Crossing the road

Solution 1:

This question could be open to interpretation but my reading of it is that when the pedestrian arrives at the road he can immediately see the road from where he stands to $k$ time units along the road, so that he can identify a coming time gap of $k$ units. So, if this section of road is empty at that time, he crosses immediately so that $T=0$ and the total time taken for the crossing is $T+k=k$.
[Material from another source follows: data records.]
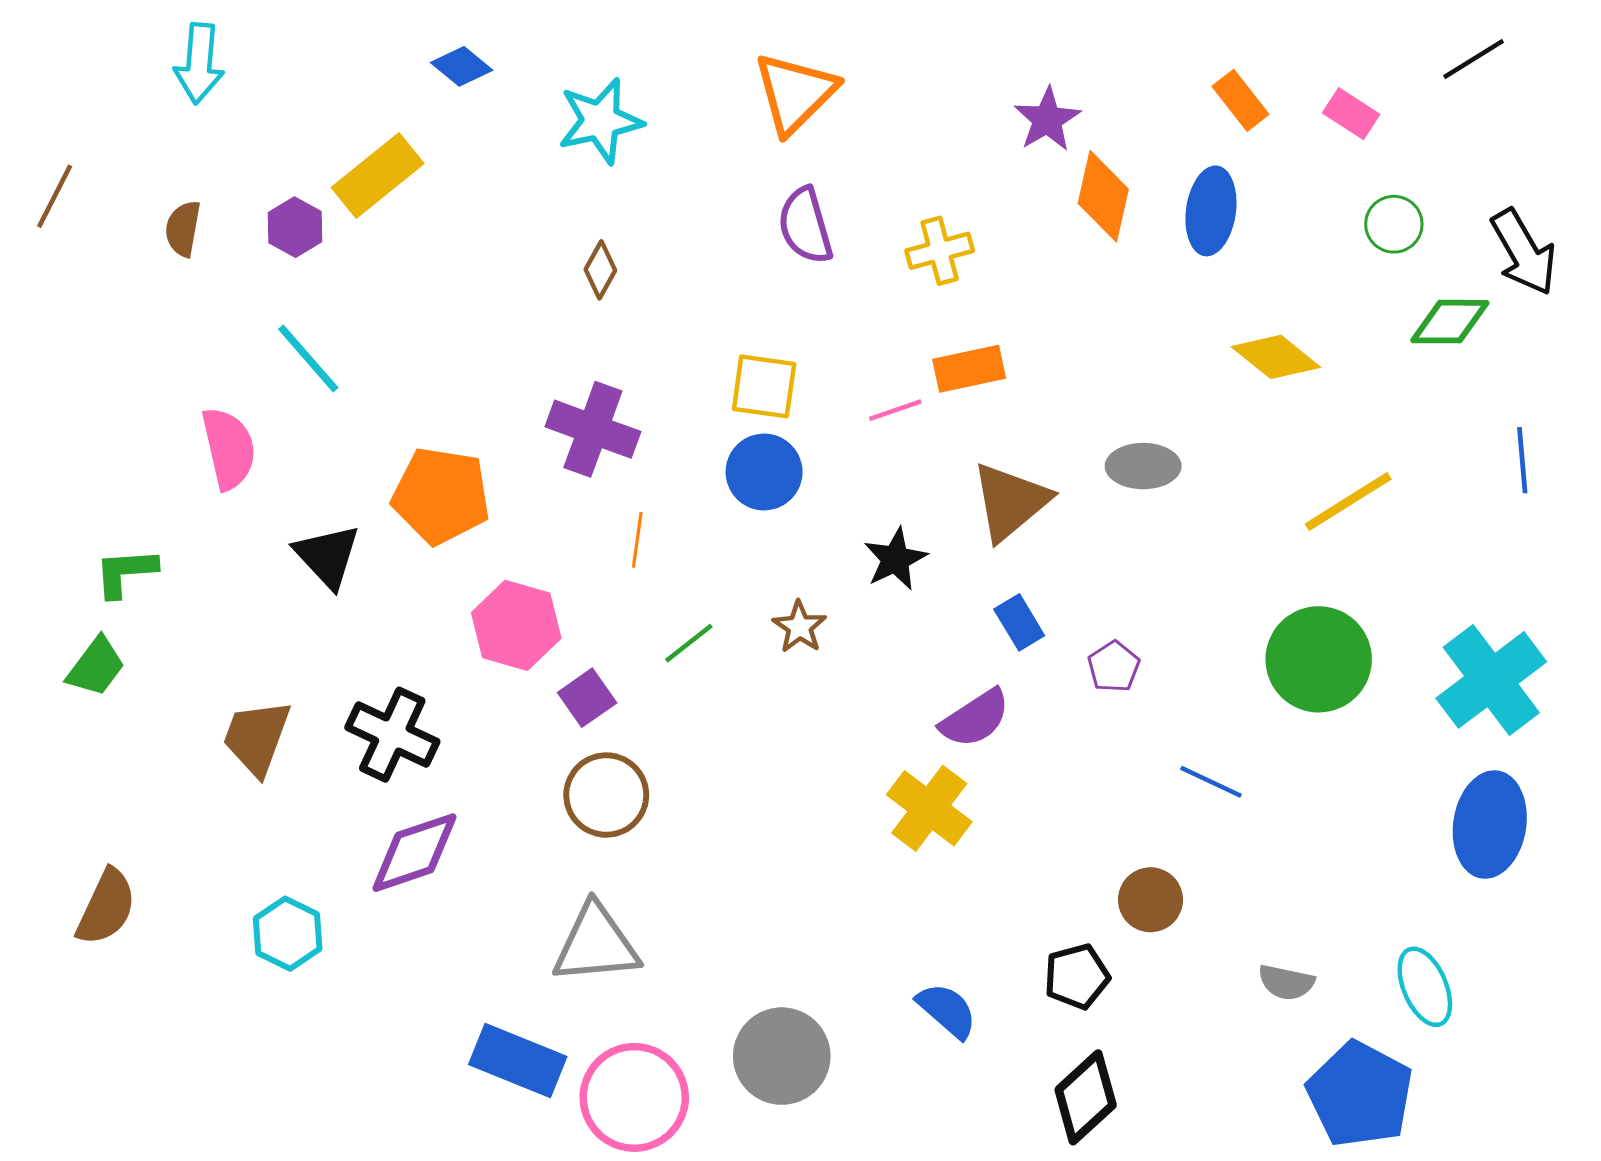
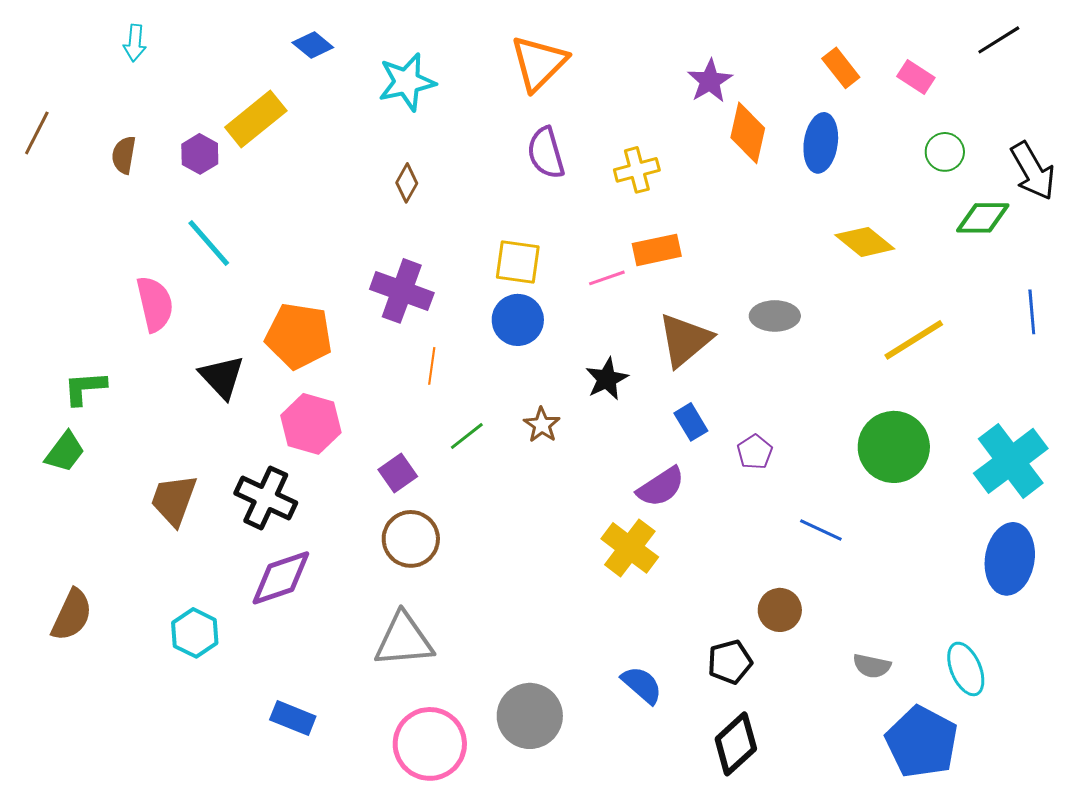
cyan arrow: (199, 63) -> (135, 43), size x0.7
pink hexagon: (516, 625) -> (311, 424), moved
blue rectangle: (518, 1061) -> (293, 718), moved, size x0.7

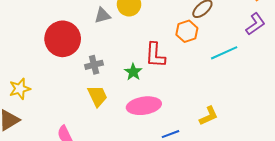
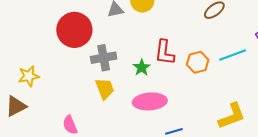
orange hexagon: (187, 31) -> (198, 62), moved
gray cross: (94, 65) -> (104, 58), size x1.4
yellow L-shape: (209, 116) -> (232, 116), moved, size x1.4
Let $X$ be the time of the first car arrival and condition on the event $X\lt k$, meaning that the next car lies in that $k$-length section of road:

\begin{align} E(T) &= P(X\lt k)E(T\mid X\lt k) + P(x\geq k)E(T\mid X\geq k) \\ & \\ &= P(X\lt k)\left[E(T) + E(X\mid X\lt k)\right] + P(x\geq k)\cdot 0 \\ & \qquad\qquad\text{since, if $X\lt k$, we count $X$ and then re-start the wait} \\ & \qquad\qquad\text{and if $X\geq k$, there is no waiting required} \\ & \\ \therefore\quad E(T) &= \dfrac{1}{1-P(X\lt k)} P(X\lt k) E(X\mid X\lt k) \\ & \\ &= \dfrac{1}{e^{-\lambda k}} \int_{x=0}^{k} \lambda x e^{-\lambda x}\;dx \\ & \\ &= e^{\lambda k} \left[ e^{-\lambda x}\left( -x-1/\lambda \right)\right]_{x=0}^{k} \\ & \\ &= \dfrac{1}{\lambda}\left( e^{\lambda k} - 1 \right) - k. \end{align}

Therefore, the mean time to complete the crossing is:

$$E(T) + k = \dfrac{1}{\lambda}\left( e^{\lambda k} - 1 \right).$$